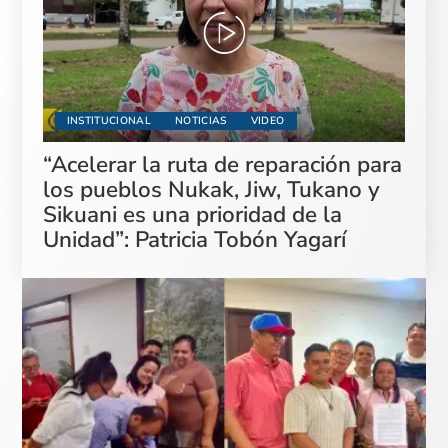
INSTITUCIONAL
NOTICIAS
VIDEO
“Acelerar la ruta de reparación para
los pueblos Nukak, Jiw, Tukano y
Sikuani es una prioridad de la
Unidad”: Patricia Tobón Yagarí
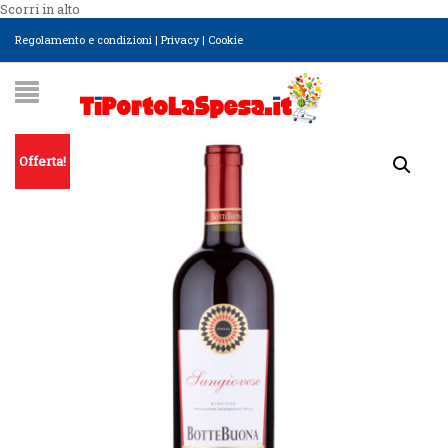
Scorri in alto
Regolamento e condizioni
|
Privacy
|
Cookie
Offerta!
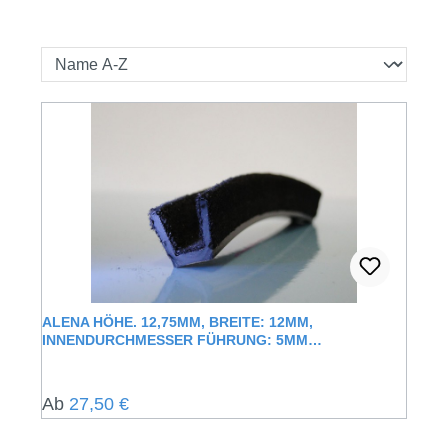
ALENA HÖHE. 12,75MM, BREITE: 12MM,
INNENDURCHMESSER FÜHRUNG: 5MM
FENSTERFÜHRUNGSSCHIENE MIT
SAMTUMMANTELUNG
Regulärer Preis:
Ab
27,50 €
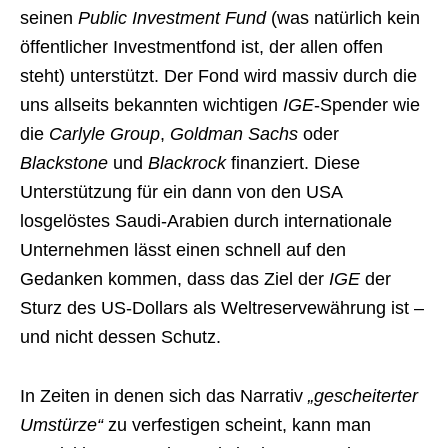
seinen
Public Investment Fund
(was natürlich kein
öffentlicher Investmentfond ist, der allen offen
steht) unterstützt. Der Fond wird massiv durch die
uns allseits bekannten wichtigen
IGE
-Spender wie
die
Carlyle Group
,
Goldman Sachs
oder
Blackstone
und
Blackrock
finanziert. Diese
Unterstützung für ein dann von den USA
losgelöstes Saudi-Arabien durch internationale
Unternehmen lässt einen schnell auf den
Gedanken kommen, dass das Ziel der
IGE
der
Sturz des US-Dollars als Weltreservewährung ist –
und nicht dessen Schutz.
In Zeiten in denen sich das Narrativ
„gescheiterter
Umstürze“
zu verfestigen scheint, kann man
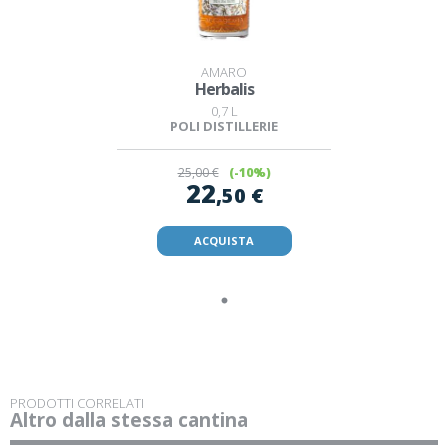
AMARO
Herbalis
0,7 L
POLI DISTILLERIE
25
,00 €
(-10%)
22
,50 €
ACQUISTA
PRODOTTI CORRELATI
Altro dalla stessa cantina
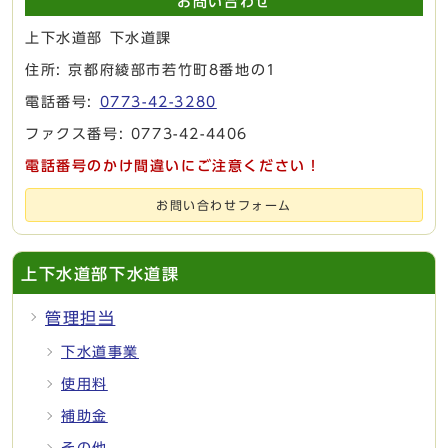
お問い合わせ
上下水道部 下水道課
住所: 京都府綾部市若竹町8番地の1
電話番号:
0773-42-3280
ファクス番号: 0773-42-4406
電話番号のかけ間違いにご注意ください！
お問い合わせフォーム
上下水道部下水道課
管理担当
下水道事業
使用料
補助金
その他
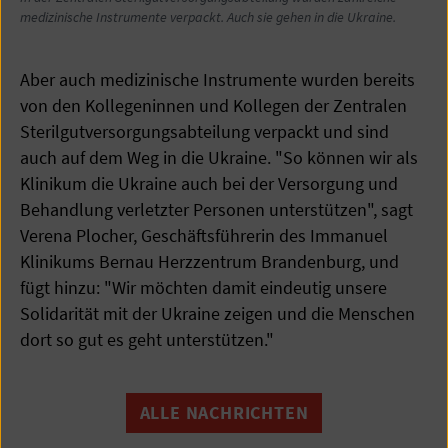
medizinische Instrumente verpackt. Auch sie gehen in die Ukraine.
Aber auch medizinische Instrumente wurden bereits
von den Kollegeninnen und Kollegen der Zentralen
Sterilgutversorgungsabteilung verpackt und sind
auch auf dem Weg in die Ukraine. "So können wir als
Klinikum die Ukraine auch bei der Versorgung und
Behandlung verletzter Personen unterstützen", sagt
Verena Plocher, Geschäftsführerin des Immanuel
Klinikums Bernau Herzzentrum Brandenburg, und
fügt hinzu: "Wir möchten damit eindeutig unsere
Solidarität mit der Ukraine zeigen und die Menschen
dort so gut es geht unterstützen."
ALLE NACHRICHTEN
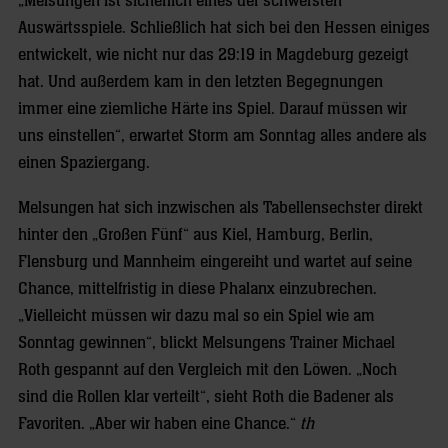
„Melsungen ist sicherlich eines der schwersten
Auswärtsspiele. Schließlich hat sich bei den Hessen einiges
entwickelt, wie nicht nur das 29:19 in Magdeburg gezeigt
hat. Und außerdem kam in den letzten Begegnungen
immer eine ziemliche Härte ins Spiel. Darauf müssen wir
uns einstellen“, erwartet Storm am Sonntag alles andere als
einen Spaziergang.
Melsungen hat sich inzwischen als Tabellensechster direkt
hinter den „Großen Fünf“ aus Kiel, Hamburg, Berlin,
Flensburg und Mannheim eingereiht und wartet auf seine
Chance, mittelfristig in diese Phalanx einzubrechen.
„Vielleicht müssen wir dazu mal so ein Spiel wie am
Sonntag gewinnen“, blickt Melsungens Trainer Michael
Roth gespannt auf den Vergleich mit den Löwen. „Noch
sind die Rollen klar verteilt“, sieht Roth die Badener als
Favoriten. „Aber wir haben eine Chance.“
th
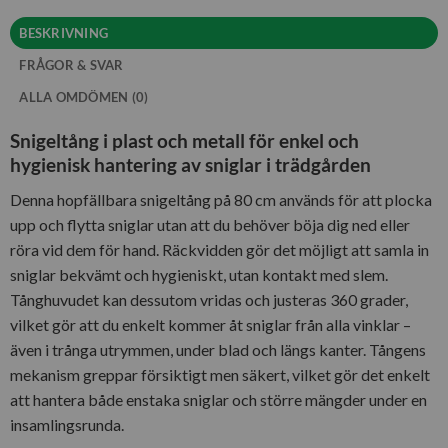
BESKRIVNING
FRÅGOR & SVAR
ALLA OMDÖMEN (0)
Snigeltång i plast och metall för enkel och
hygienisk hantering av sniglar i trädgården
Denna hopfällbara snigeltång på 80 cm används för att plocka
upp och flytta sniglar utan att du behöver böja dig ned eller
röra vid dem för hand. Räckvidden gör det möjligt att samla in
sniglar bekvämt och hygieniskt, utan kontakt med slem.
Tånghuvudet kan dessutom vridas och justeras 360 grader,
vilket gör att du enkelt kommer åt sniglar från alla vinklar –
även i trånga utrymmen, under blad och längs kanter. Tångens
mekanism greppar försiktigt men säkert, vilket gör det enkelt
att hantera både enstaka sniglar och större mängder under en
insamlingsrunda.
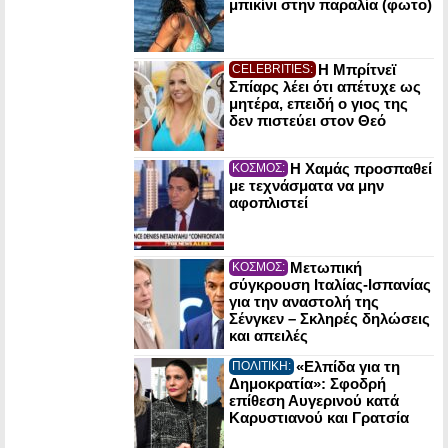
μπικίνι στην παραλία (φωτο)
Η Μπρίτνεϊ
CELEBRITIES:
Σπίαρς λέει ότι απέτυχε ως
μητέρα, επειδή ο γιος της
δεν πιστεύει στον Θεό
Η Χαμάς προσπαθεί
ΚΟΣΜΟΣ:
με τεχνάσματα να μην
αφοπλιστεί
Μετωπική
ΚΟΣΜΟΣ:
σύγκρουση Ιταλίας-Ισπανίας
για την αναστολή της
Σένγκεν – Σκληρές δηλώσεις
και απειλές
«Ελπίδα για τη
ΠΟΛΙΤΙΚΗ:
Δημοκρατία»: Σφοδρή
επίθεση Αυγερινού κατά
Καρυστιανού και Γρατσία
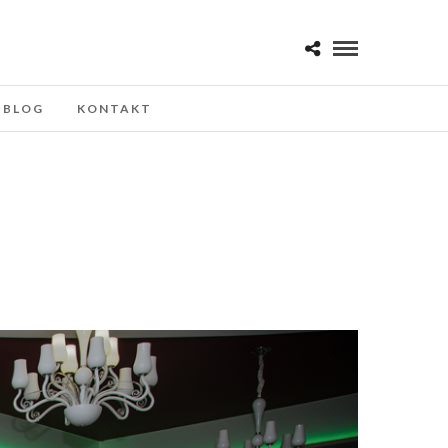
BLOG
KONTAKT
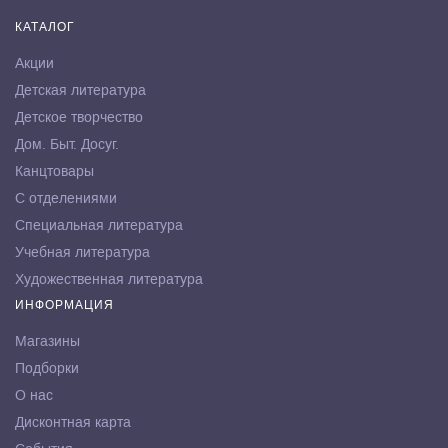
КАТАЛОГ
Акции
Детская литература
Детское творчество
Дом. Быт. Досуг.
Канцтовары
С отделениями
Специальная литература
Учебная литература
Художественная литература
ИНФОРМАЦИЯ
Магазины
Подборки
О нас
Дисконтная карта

...

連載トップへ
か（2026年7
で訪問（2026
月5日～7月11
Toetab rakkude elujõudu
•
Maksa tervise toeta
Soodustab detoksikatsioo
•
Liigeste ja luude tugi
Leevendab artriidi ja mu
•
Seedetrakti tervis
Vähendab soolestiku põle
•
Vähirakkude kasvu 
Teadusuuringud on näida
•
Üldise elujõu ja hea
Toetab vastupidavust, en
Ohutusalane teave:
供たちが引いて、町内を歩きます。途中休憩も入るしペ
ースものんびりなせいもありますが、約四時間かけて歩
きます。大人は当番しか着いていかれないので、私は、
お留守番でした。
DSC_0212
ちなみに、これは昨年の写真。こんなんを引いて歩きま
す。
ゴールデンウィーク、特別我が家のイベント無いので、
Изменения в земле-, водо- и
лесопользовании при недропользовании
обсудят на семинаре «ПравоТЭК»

---

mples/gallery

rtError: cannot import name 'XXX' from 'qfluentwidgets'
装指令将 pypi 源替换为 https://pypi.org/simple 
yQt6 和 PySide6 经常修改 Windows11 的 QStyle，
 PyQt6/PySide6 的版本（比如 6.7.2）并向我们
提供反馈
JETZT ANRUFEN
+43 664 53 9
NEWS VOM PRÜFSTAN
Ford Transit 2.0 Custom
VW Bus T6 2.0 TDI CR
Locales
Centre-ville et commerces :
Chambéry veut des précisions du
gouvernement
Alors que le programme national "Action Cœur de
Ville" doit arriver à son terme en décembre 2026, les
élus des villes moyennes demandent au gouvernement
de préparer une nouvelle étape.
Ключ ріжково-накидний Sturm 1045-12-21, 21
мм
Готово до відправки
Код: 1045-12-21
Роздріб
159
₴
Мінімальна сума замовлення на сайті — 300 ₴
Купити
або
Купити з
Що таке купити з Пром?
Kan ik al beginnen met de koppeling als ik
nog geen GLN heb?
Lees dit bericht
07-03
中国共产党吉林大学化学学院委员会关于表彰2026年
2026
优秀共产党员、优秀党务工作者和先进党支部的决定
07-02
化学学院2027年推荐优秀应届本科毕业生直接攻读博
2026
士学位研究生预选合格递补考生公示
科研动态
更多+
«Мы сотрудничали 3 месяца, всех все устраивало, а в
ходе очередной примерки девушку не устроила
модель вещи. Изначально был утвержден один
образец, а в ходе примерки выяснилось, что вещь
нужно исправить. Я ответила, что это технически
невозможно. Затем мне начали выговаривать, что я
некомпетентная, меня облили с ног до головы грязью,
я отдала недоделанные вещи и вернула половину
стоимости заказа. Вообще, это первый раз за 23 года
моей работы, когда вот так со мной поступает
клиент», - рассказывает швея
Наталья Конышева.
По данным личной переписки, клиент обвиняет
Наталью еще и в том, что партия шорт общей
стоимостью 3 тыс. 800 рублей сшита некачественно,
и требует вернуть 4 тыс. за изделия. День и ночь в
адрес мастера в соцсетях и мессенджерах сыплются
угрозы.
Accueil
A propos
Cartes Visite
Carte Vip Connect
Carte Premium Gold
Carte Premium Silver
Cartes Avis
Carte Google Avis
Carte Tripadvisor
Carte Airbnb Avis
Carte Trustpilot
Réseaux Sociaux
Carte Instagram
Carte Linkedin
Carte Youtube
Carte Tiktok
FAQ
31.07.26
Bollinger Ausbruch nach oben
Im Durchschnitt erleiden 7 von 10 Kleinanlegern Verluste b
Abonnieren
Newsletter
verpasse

Task to carry out:
Report back every line of the entries in which "verpackt" occurs.

Final answer:
medizinische Instrumente verpackt. Auch sie gehen in die Ukraine.
Sterilgutversorgungsabteilung verpackt und sind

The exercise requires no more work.